A client is selling a property which has recently been discovered is held in a (statutory) trust (pre March 2006) and wants to know CGT / IHT implications. Alhtough I know the basics of trusts I'm aware it's a very complex field so just want to check I'm thinking along the right lines, or nudged in the right direction ;)
In sumary, father died, no will, property (was all in his name) put in trust for the 3 children and mother has a right to live in it during her lifetime. The house is to be sold for a more suitable accommodation for the mother who is now elderly. Cost £200k, Current Value £500k, so gain £300k
It seems the trust is split in two halves - one half being Mum & Child 1, the other half being child 1+2+3. I'm told ownership is the 3 siblings only. Mum and Child 1 to purchase new property together with proceeds (Child 2 + 3 have agreed to gift their share over - can they make any future claim against them?)
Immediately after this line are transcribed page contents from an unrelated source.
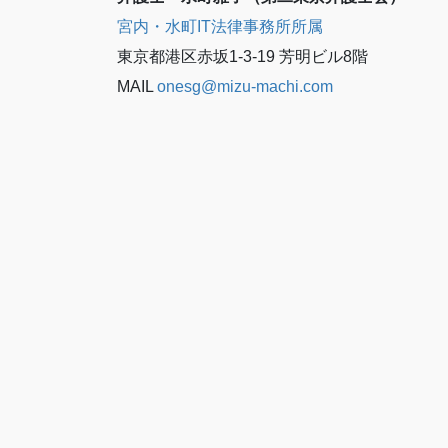
宮内・水町IT法律事務所所属
東京都港区赤坂1-3-19 芳明ビル8階
MAIL
onesg@mizu-machi.com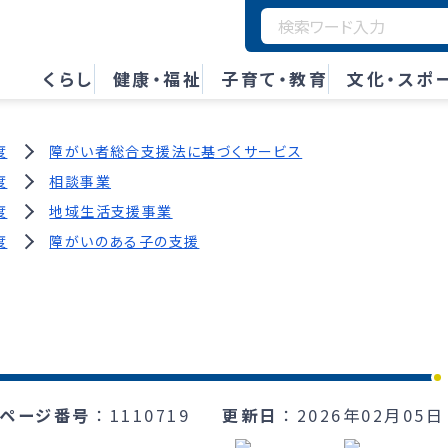
くらし
健康・福祉
子育て・教育
文化・スポ
度
障がい者総合支援法に基づくサービス
度
相談事業
度
地域生活支援事業
度
障がいのある子の支援
ページ番号
1110719
更新日
2026年02月05日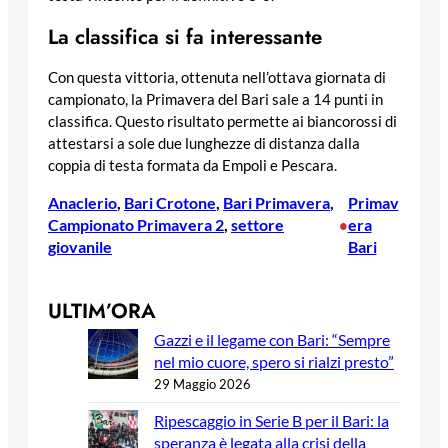
La classifica si fa interessante
Con questa vittoria, ottenuta nell’ottava giornata di
campionato, la Primavera del Bari sale a 14 punti in
classifica. Questo risultato permette ai biancorossi di
attestarsi a sole due lunghezze di distanza dalla
coppia di testa formata da Empoli e Pescara.
Anaclerio
, 
Bari Crotone
, 
Bari Primavera
, 
Primav
Campionato Primavera 2
, 
settore
era
•
giovanile
Bari
ULTIM’ORA
Gazzi e il legame con Bari: “Sempre
nel mio cuore, spero si rialzi presto”
29 Maggio 2026
Ripescaggio in Serie B per il Bari: la
speranza è legata alla crisi della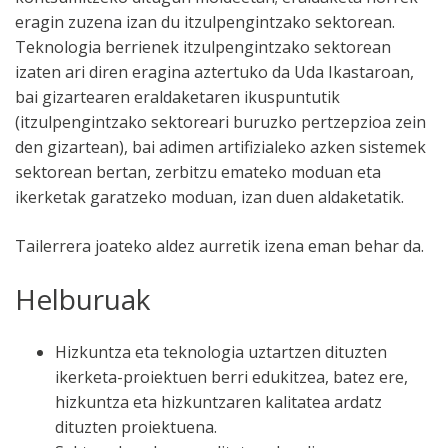
eragin zuzena izan du itzulpengintzako sektorean.
Teknologia berrienek itzulpengintzako sektorean
izaten ari diren eragina aztertuko da Uda Ikastaroan,
bai gizartearen eraldaketaren ikuspuntutik
(itzulpengintzako sektoreari buruzko pertzepzioa zein
den gizartean), bai adimen artifizialeko azken sistemek
sektorean bertan, zerbitzu emateko moduan eta
ikerketak garatzeko moduan, izan duen aldaketatik.
Tailerrera joateko aldez aurretik izena eman behar da.
Helburuak
Hizkuntza eta teknologia uztartzen dituzten
ikerketa-proiektuen berri edukitzea, batez ere,
hizkuntza eta hizkuntzaren kalitatea ardatz
dituzten proiektuena.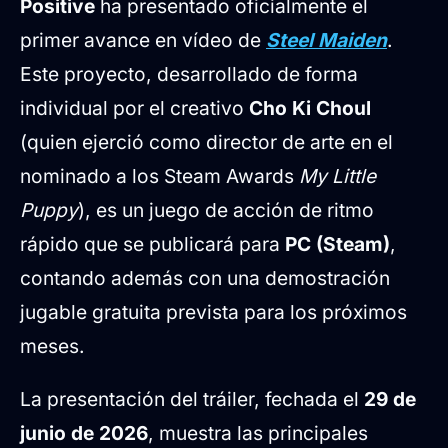
Positive
ha presentado oficialmente el
Fusión de armas y progresión de
primer avance en vídeo de
Steel Maiden
.
mejoras
Este proyecto, desarrollado de forma
Dirección de arte y animación
individual por el creativo
Cho Ki Choul
bidimensional
(quien ejerció como director de arte en el
nominado a los Steam Awards
My Little
Puppy
), es un juego de acción de ritmo
rápido que se publicará para
PC (Steam)
,
contando además con una demostración
jugable gratuita prevista para los próximos
meses.
La presentación del tráiler, fechada el
29 de
junio de 2026
, muestra las principales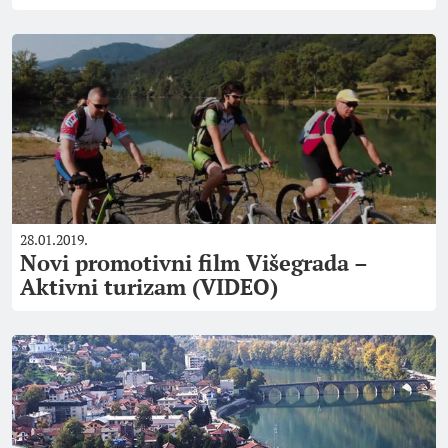
28.01.2019.
Novi promotivni film Višegrada –
Aktivni turizam (VIDEO)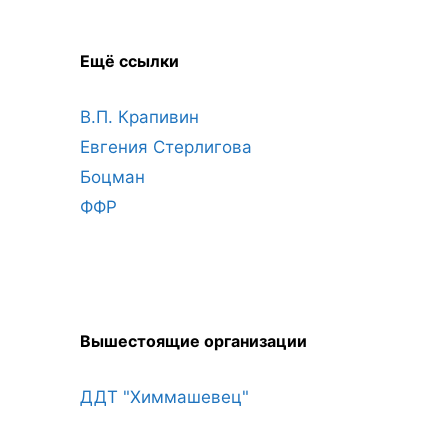
Ещё ссылки
В.П. Крапивин
Евгения Стерлигова
Боцман
ФФР
Вышестоящие организации
ДДТ "Химмашевец"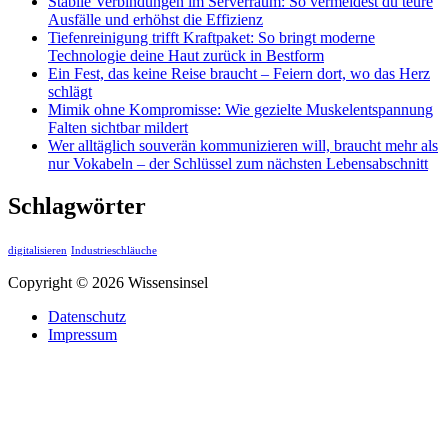
Stabile Verbindungen im Serverraum: So vermeidest du teure
Ausfälle und erhöhst die Effizienz
Tiefenreinigung trifft Kraftpaket: So bringt moderne
Technologie deine Haut zurück in Bestform
Ein Fest, das keine Reise braucht – Feiern dort, wo das Herz
schlägt
Mimik ohne Kompromisse: Wie gezielte Muskelentspannung
Falten sichtbar mildert
Wer alltäglich souverän kommunizieren will, braucht mehr als
nur Vokabeln – der Schlüssel zum nächsten Lebensabschnitt
Schlagwörter
digitalisieren
Industrieschläuche
Copyright © 2026 Wissensinsel
Datenschutz
Impressum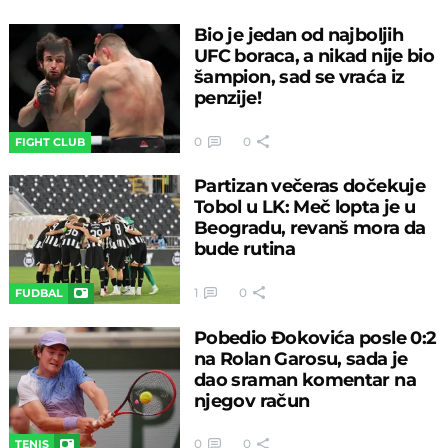
Bio je jedan od najboljih
UFC boraca, a nikad nije bio
šampion, sad se vraća iz
penzije!
0
0
FIGHT CLUB
Partizan večeras dočekuje
Tobol u LK: Meč lopta je u
Beogradu, revanš mora da
bude rutina
1
0
FUDBAL
Pobedio Đokovića posle 0:2
na Rolan Garosu, sada je
dao sraman komentar na
njegov račun
0
0
TENIS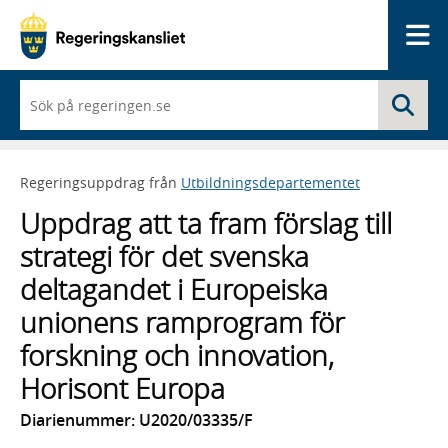
Me
När
Sö
du
börjar
skriva
så
Regeringsuppdrag från
Utbildningsdepartementet
framträder
en
Uppdrag att ta fram förslag till
lista
med
strategi för det svenska
sökförslag
deltagandet i Europeiska
unionens ramprogram för
forskning och innovation,
Horisont Europa
Diarienummer: U2020/03335/F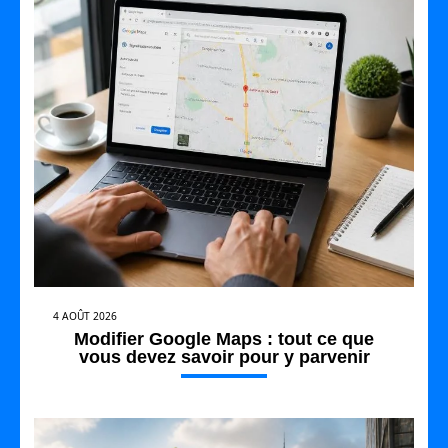
4 AOÛT 2026
Modifier Google Maps : tout ce que
vous devez savoir pour y parvenir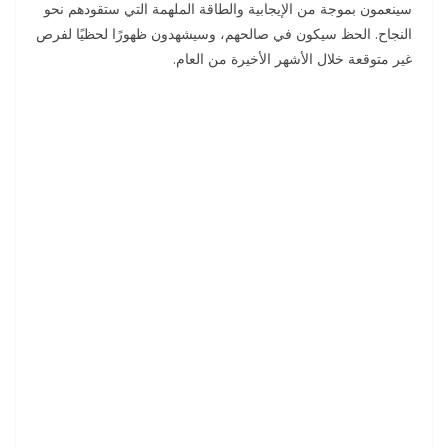
سينعمون بموجة من الإيجابية والطاقة الملهمة التي ستقودهم نحو
النجاح. الحظ سيكون في صالحهم، وسيشهدون ظهورًا لحظيًا لفرص
غير متوقعة خلال الأشهر الأخيرة من العام.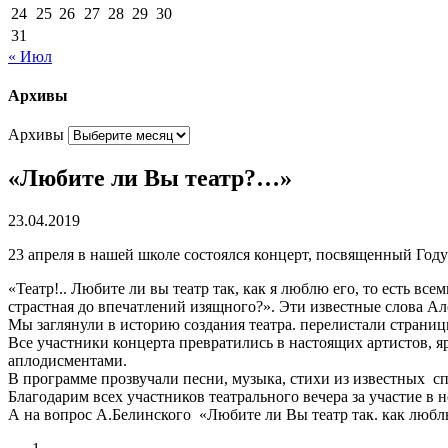
24
25
26
27
28
29
30
31
« Июл
Архивы
Архивы
«Любите ли Вы театр?…»
23.04.2019
23 апреля в нашей школе состоялся концерт, посвященный Году
«Театр!.. Любите ли вы театр так, как я люблю его, то есть вс
страстная до впечатлений изящного?». Эти известные слова Ал
Мы заглянули в историю создания театра. перелистали страни
Все участники концерта превратились в настоящих артистов, 
аплодисментами.
В программе прозвучали песни, музыка, стихи из известных с
Благодарим всех участников театрального вечера за участие в 
А на вопрос А.Белинского «Любите ли Вы театр так. как люб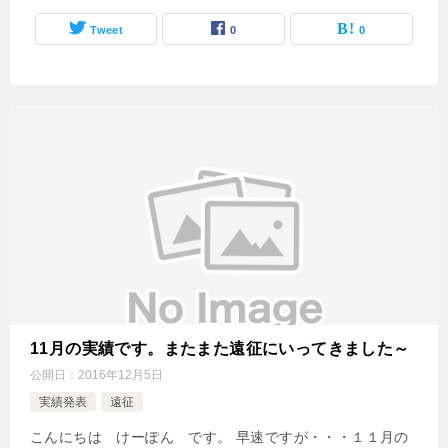
Tweet
0
0
11月の実績です。またまた遠征にいってきました～
公開日：
2016年12月5日
実績発表
遠征
こんにちは けーぽん です。 早速ですが・・・１１月の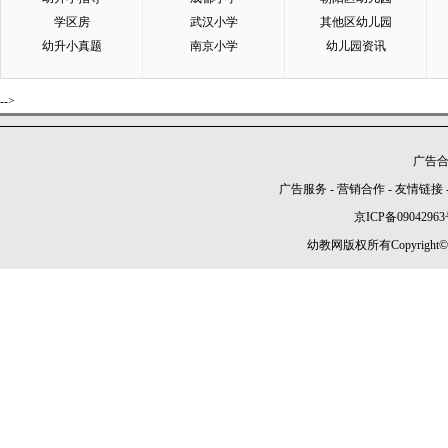
学区房
武汉小学
其他区幼儿园
幼升小真题
南京小学
幼儿园资讯
-->
广告合作
广告服务
-
营销合作
-
友情链接
京ICP备09042963
幼教网版权所有Copyright©2005-2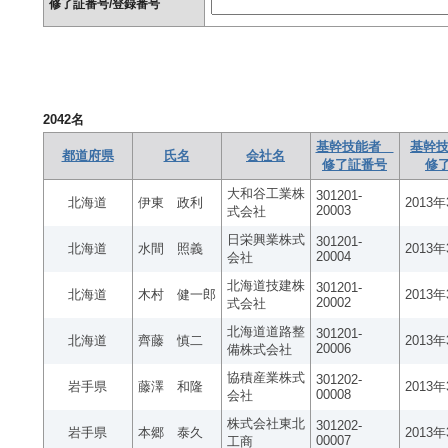
修了証番号/登録番号
2042
名
基幹技能者
基幹技
都道府県
氏名
会社名
修了証番号
修
大和谷工業株
301201-
北海道
伊東 政利
2013
20003
式会社
日栄興業株式
301201-
北海道
水間 照義
2013
20004
会社
北海道技建株
301201-
北海道
木村 健一郎
2013
20002
式会社
北海道道路整
301201-
北海道
齊藤 慎二
2013
20006
備株式会社
協積産業株式
301202-
岩手県
藤澤 和隆
2013
00008
会社
株式会社東北
301202-
岩手県
本郷 泰久
2013
00007
工商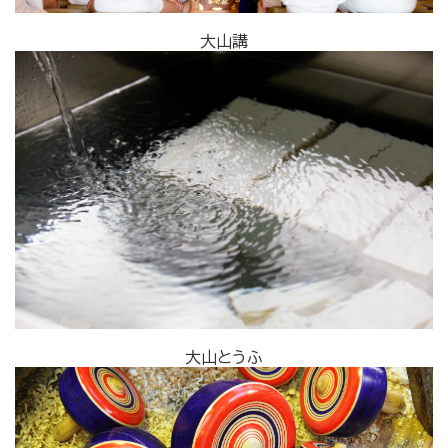
大山講
大山とうふ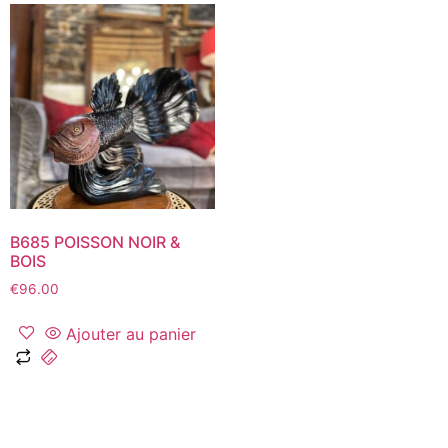
B685 POISSON NOIR &
BOIS
€
96.00
Ajouter au panier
CGT - PPR? Does the whole gain qualify for PPR as the widow is living in the property? Initially I thought so, but now I'm not so sure.
IHT - no trust adminsitration has been done, as only recently discovered it existed. Initially I thought that as mother may be a beneficiary of the trust (but not owner) and has lived in it, maybe it isn't an issue as she's considered to have an interest in posession. But am doubting myself - should 10 year charges have been paid? Are there the two nrbs for mother and father?
Finally, if new property purchased in child 1 name only, then it would be a gift from mother to child 1 with the 7 year rule coming into play.
With Trusts, I'm never sure if I'm over complicating things, or simplyfying things too much! So any helpful advice is much appreciated to get me looking in the right areas.